Sans un mot, il prit place sur la chaise de plastique qu'une infirmière avait dû laisser dans la chambre à l'intention d'un éventuel visiteur. Comme son ami ne se réveillait toujours pas, après vingt bonnes minutes, il secoua doucement son avant-bras.

—     Marcus? C'est moi, chuchota-t-il.

Lentement, le jeune homme ouvrit les yeux, si boursoufflés qu'il était incapable de les refermer correctement. Confus, il regarda tout autour de lui et, inévitablement, grimaça, mains sur les côtes.

—     Doucement, lui ordonna Harry. On a dû vous dire que vous aviez des côtes fêlées?

Marcus voulut parler, mais toussota et n'émit que des sons mal articulés.

—     Tenez, buvez.

Il prit le verre d'eau qu'il lui tendait et l'avala d'un trait. Il resta silencieux un bon moment, la tête penchée sur le côté, avant de croasser :

—     Qu'est-ce que vous faites ici, Harry?

—     Je ne suis pas certain de comprendre la question.

—     Vous n'avez pas envie de prendre vos jambes à votre cou, maintenant que vous connaissez la vérité?

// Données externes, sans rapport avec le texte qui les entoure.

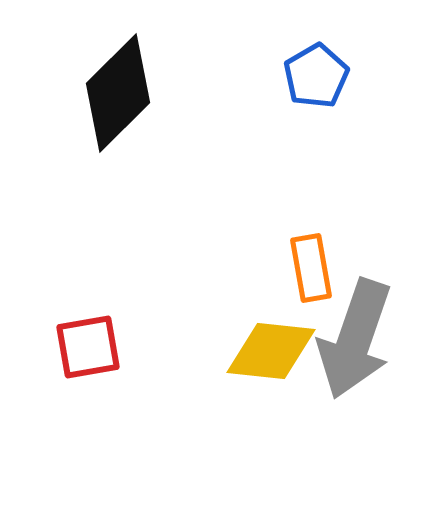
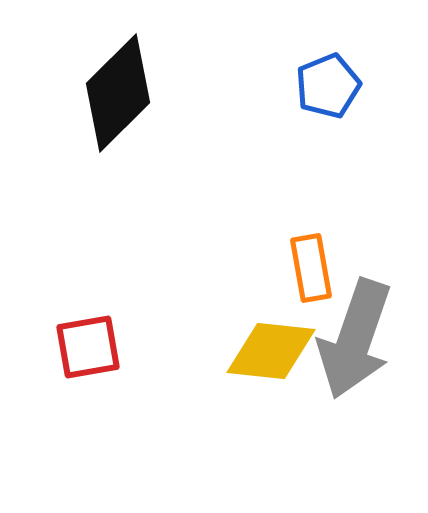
blue pentagon: moved 12 px right, 10 px down; rotated 8 degrees clockwise
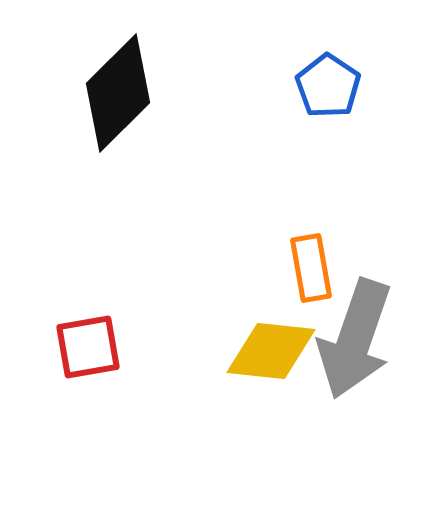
blue pentagon: rotated 16 degrees counterclockwise
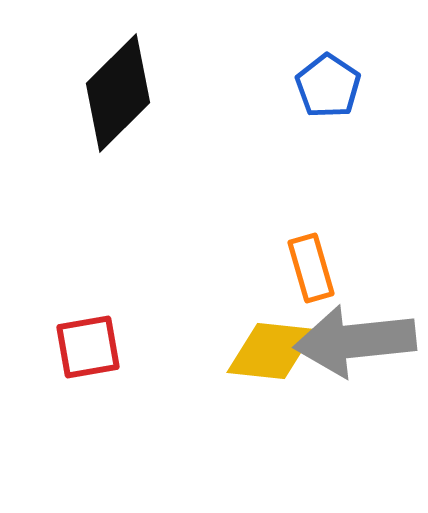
orange rectangle: rotated 6 degrees counterclockwise
gray arrow: moved 2 px down; rotated 65 degrees clockwise
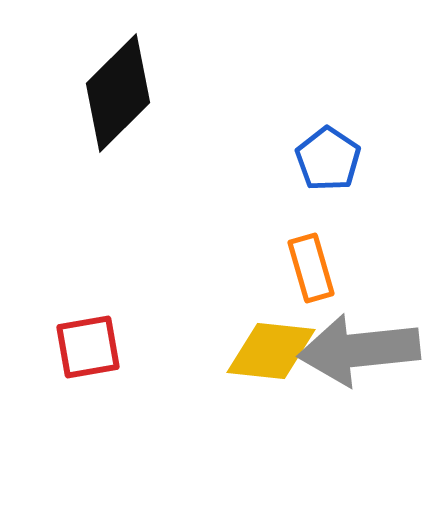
blue pentagon: moved 73 px down
gray arrow: moved 4 px right, 9 px down
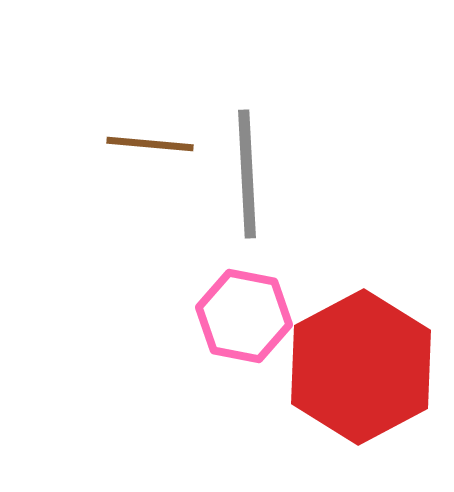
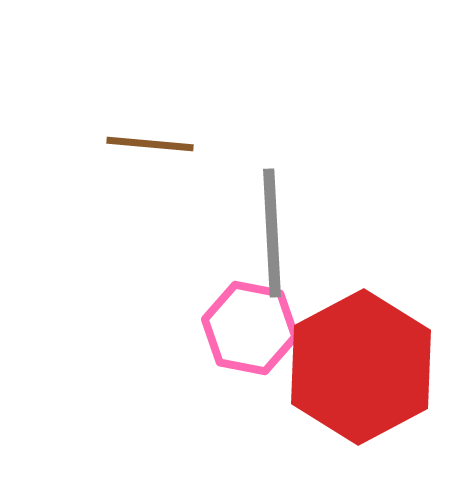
gray line: moved 25 px right, 59 px down
pink hexagon: moved 6 px right, 12 px down
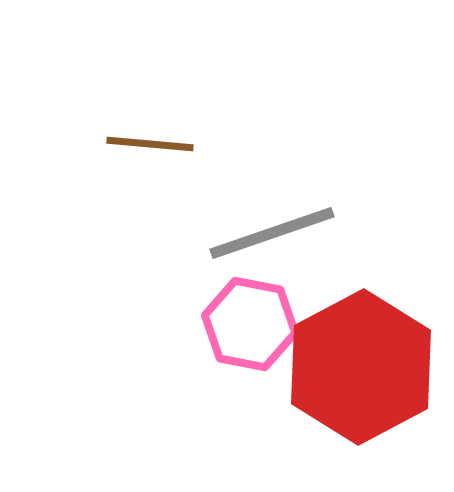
gray line: rotated 74 degrees clockwise
pink hexagon: moved 4 px up
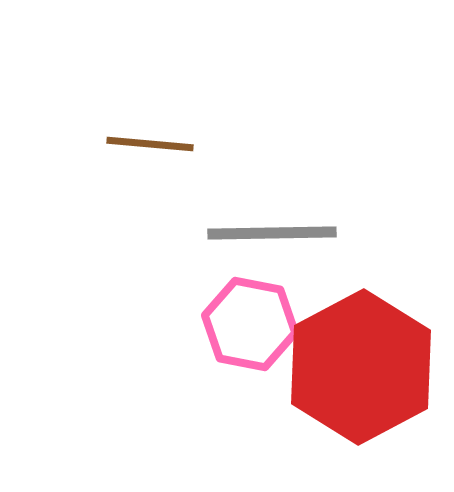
gray line: rotated 18 degrees clockwise
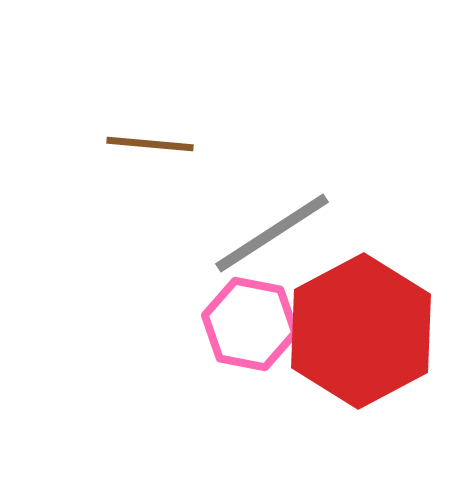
gray line: rotated 32 degrees counterclockwise
red hexagon: moved 36 px up
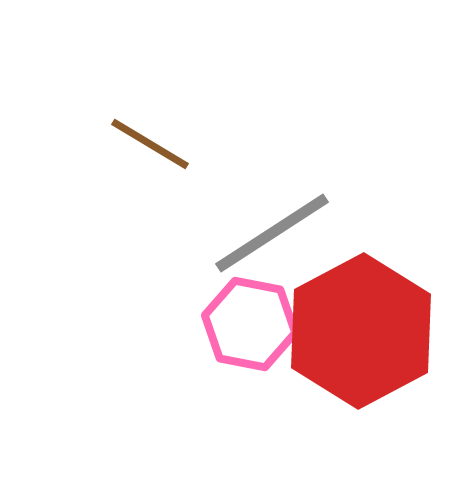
brown line: rotated 26 degrees clockwise
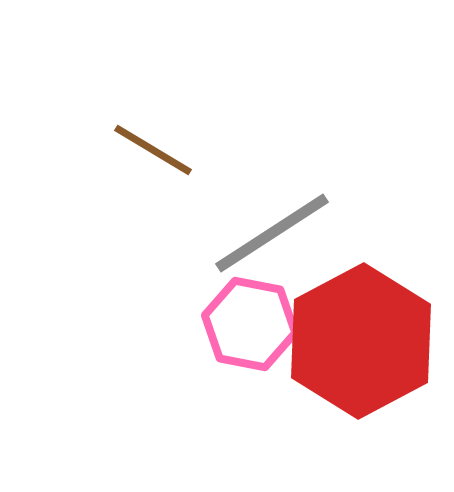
brown line: moved 3 px right, 6 px down
red hexagon: moved 10 px down
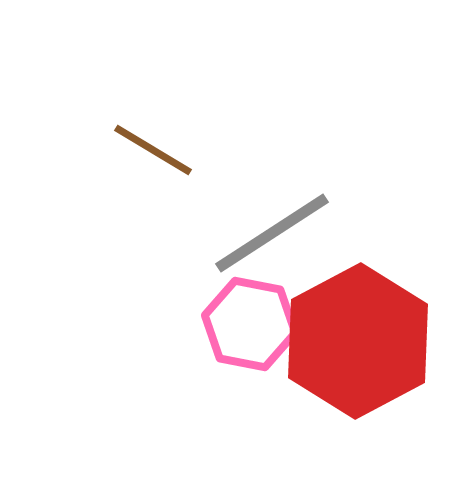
red hexagon: moved 3 px left
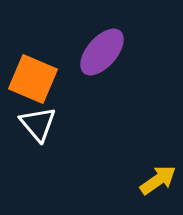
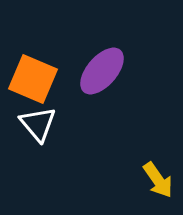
purple ellipse: moved 19 px down
yellow arrow: rotated 90 degrees clockwise
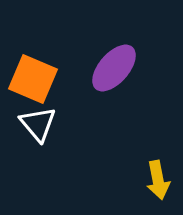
purple ellipse: moved 12 px right, 3 px up
yellow arrow: rotated 24 degrees clockwise
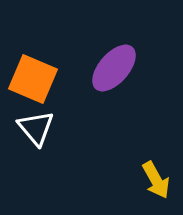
white triangle: moved 2 px left, 4 px down
yellow arrow: moved 2 px left; rotated 18 degrees counterclockwise
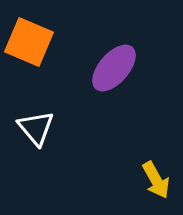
orange square: moved 4 px left, 37 px up
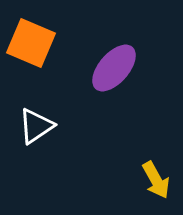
orange square: moved 2 px right, 1 px down
white triangle: moved 2 px up; rotated 36 degrees clockwise
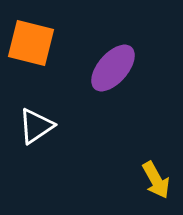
orange square: rotated 9 degrees counterclockwise
purple ellipse: moved 1 px left
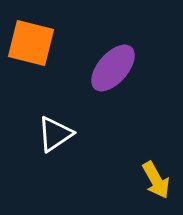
white triangle: moved 19 px right, 8 px down
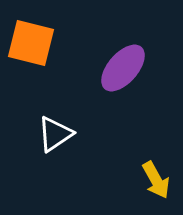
purple ellipse: moved 10 px right
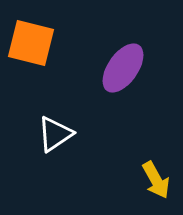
purple ellipse: rotated 6 degrees counterclockwise
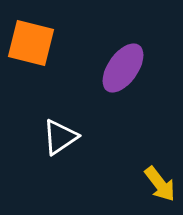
white triangle: moved 5 px right, 3 px down
yellow arrow: moved 4 px right, 4 px down; rotated 9 degrees counterclockwise
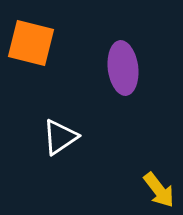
purple ellipse: rotated 42 degrees counterclockwise
yellow arrow: moved 1 px left, 6 px down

À l'entendre, il avait du mal à y croire. Bien calé contre le dossier de sa chaise, Harry résuma :

—     Vous pensiez que je ne voudrais plus rien savoir de vous si jamais j'apprenais que vous aimiez les hommes, c'est ça?

Sa question dut le déstabiliser, car il le regarda d'un air ahuri, muet. Les bras croisés, Harry insista : 

—     Vraiment, c'est là l'opinion que vous avez de moi?

—     Non, c'est là un risque que je ne voulais pas prendre, s'irrita Marcus. Depuis que Lydia a tout balancé aux journalistes, plus personne ne me regarde la même manière, et je ne suis pas le seul à en souffrir. Maintenant plus que jamais, les gens comme moi ont droit à des regards de pitié, de dégoût, et même de haine. Je ne voulais pas que vous vous y mettiez, vous aussi. Je ne l'aurais pas supporté.

Sacré Marcus, toujours aussi sensible. Comment avait-il pu croire qu'il lui tournerait le dos pour si peu? 

—     Vous avez donc préféré me cacher la vérité, asséna-t-il, peut-être un peu trop sèchement.

Marcus posa sur lui son regard de chien battu, et si Harry pensa à s'excuser, il se ravisa au dernier moment : se montrer trop doux avec lui ne mènerait à rien, sinon à l'encourager à s'apitoyer sur son sort.

Or, ce qui comptait à l'heure actuelle, ce n'était pas de pleurnicher tous en chœur, mais de comprendre ce qui s'était passé. Bien que la situation soit grave, elle n'était pas tragique : Marcus n'était pas, à ce qu'il sache, en danger de mort.

—     Je sais, j'aurais dû jouer franc jeu avec vous, reconnut-il finalement. C'est d'ailleurs ce que je voulais faire en venant à Aurora. Je voulais tout vous avouer de vive voix, en face-à-face.

—     Vraiment? Eh bien, que s'est-il passé pour que vous changiez d'avis?

—     Vous avez tout de suite pensé que j'avais trompé Lydia Gloor avec une autre femme, voilà ce qui s'est passé. Sur le coup, je n'ai pas eu le courage de vous corriger, et encore moins de tout vous avouer.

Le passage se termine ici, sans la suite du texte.